As per my understanding Sun-solaris and windows has kernel level thread and linux family doesn't support kernel threads.
with processes pipes and unix doamin sockets are very efficient IPC without synchronization issues.
I hope it clears why and when thread should be used practically.
What is the best definition of a thread and what is a process?
If I call a function, how do I know that a thread is calling it or a process (or am I not understanding it??!). This is in a multi-core system (quadcore).
From http://wiki.answers.com/Q/What_is_the_difference_between_a_computer_process_and_thread:
A single process can have multiple threads that share global data and address space with other threads running in the same process, and therefore can operate on the same data set easily. Processes do not share address space and a different mechanism must be used if they are to share data.
If we consider running a word processing program to be a process, then the auto-save and spell check features that occur in the background are different threads of that process which are all operating on the same data set (your document).
One thing to add is how does a multi-core processor handle this. Think of a thread as the sequential execution of your code.
A core in a CPU can only execute one thread at a time. So if this thread is blocked because the program is waiting for an I/O operation to finish, the process is blocked (very simplified example: Word not responding). Multi-threading allows us to execute multiple code paths at the same time. "Same time" is a bit of a lie, since only one thread can actually execute at a time in a core, but the CPU gives some small chunk of time to each thread, so it appears as if all these threads are executing at the same time. A good example here is the spell checker in Word.
If you have multiple cores, the only difference is that in an N-Core CPU you can have N threads executing at the same time. To simplify a lot, it doesn't matter what process the threads belong to. To simply even further, you'd expect a N times performance increase. :-D
In every modern OS I know of, everything runs in a thread, which runs in a process.
The OS can keep track of multiple processes, and each process can host an arbitrary number of threads.
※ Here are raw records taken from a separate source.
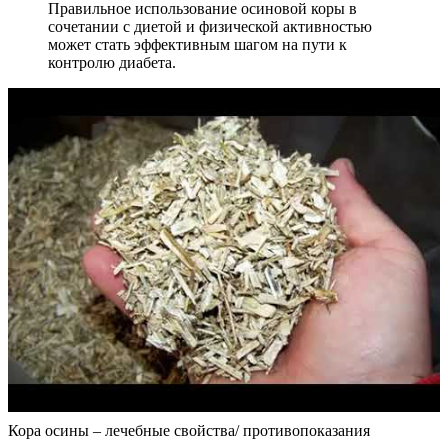
Правильное использование осиновой коры в
сочетании с диетой и физической активностью
может стать эффективным шагом на пути к
контролю диабета.
Кора осины – лечебные свойства/ противопоказания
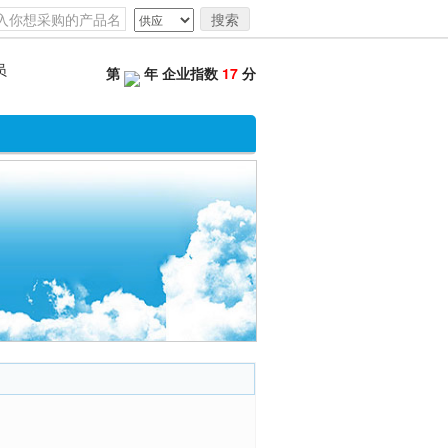
搜索
第
年 企业指数
17
分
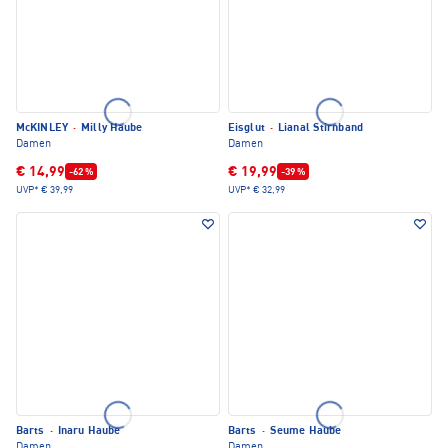
McKINLEY
·
Milly Haube
Eisglut
·
Lianal Stirnband
Damen
Damen
€ 14,99
€ 19,99
-62 %
-39 %
UVP*
€ 39,99
UVP*
€ 32,99
Barts
·
Inaru Haube
Barts
·
Seume Haube
Damen
Damen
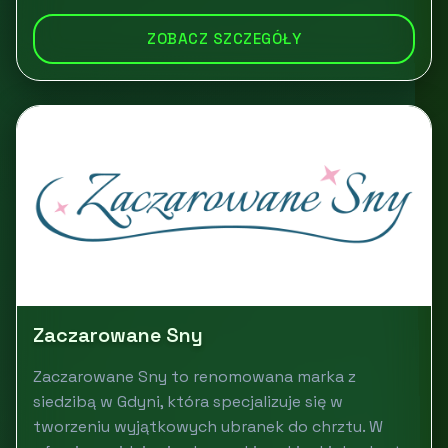
ZOBACZ SZCZEGÓŁY
Zaczarowane Sny
Zaczarowane Sny to renomowana marka z
siedzibą w Gdyni, która specjalizuje się w
tworzeniu wyjątkowych ubranek do chrztu. W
So all code is executed within a thread and within a process (since the thread runs in a process).
The main distinction between the two is that each process has its own virtual address space. Separate processes do not have access to each others' data, file handles or anything else, and are essentially not aware that other processes exist.
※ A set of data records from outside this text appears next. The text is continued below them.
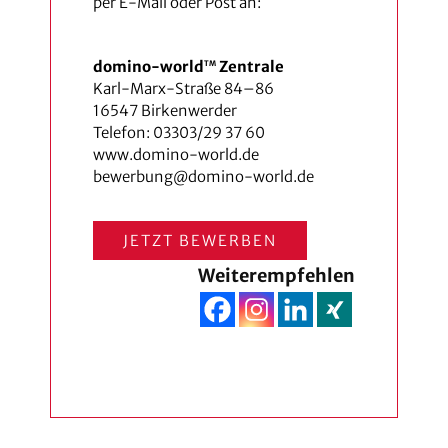
per E-Mail oder Post an:
domino-world
Zentrale
TM
Karl-Marx-Straße 84–86
16547 Birkenwerder
Telefon: 03303/29 37 60
www.domino-world.de
bewerbung@domino-world.de
JETZT BEWERBEN
Weiterempfehlen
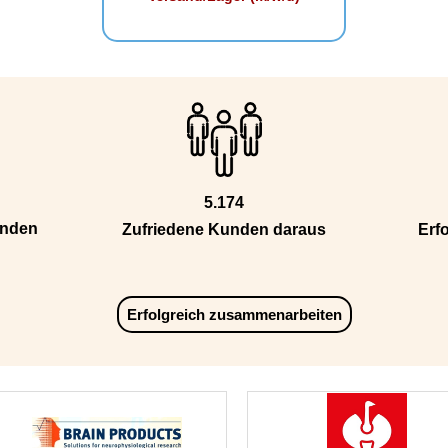
5.174
unden
Zufriedene Kunden daraus
Erfo
Erfolgreich zusammenarbeiten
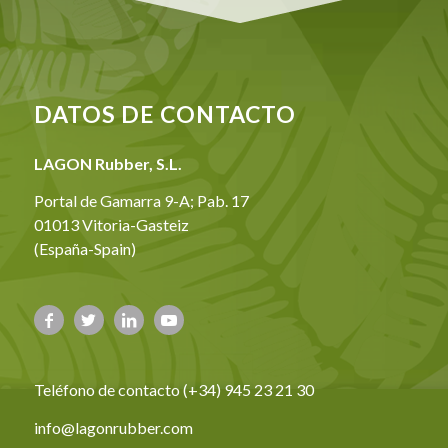
DATOS DE CONTACTO
LAGON Rubber, S.L.
Portal de Gamarra 9-A; Pab. 17
01013 Vitoria-Gasteiz
(España-Spain)
Teléfono de contacto (+34) 945 23 21 30
info@lagonrubber.com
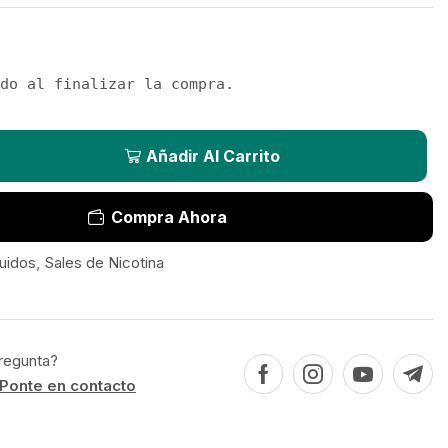
do al finalizar la compra.
Añadir Al Carrito
Compra Ahora
uidos
,
Sales de Nicotina
regunta?
Ponte en contacto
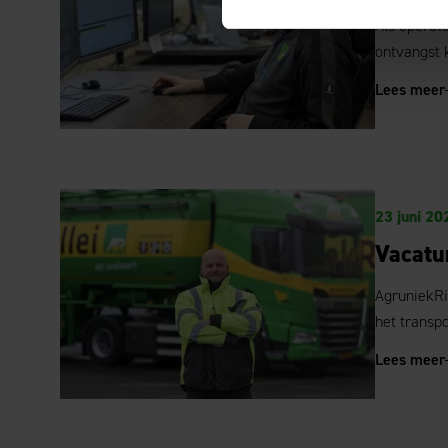
Als operato
ontvangst
Lees meer
23 juni 20
Vacatu
AgruniekRi
het transp
Lees meer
On the other hand, every thread in a process share the same address space, and all threads can therefore inspect or modify each others' data, call the same functions and everything else.
It is often (but not always) the cases that one program consists of one process and a number of threads.
A process is composed of one or more threads (one by default for most environments). A process can create additional threads though.
Like the previous answer says, each Process has its own memory space (each can have a pointer to 0x12345, with that memory location having different values for each process), while all the Threads of a process would actually point to the exact same memory location, since they're all in the same memory space.
When calling a function, it's almost always called on the same thread that the caller is running on. In Objective-C, there are exceptions (performSelectorOnMainThread), and there might be for other languages as well, but that sort of functionality is necessary only in special cases.
From a user's point of view, the main distinction is that threads share memory with each other, while processes do not. That means you can easily share data between threads, while processes require some kind of OS call to do so.
Some call this a benifit of threads, but sharing data between multiple threads of control is fraught with danger, so it can be argued that processes lead to more reliable code.
There's a lot more to it, particularly if you are an OS person.